The response should consist of the data below, copied exactly, with no pictures in it.
*** DATA PROVIDED Section Begins ***
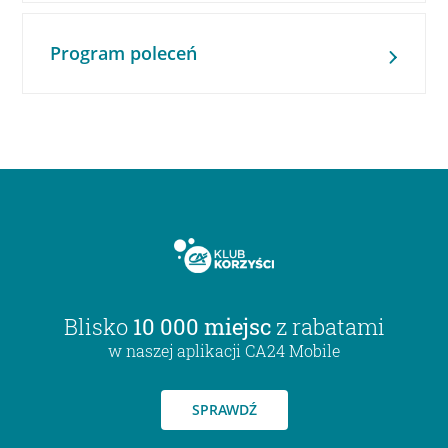
Program poleceń
Blisko
10 000 miejsc
z rabatami
w naszej aplikacji CA24 Mobile
SPRAWDŹ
*** DATA PROVIDED Section Ends ***
# [COMPLETED EXERCISE]
Program poleceń
Blisko
10 000 miejsc
z rabatami
w naszej aplikacji CA24 Mobile
SPRAWDŹ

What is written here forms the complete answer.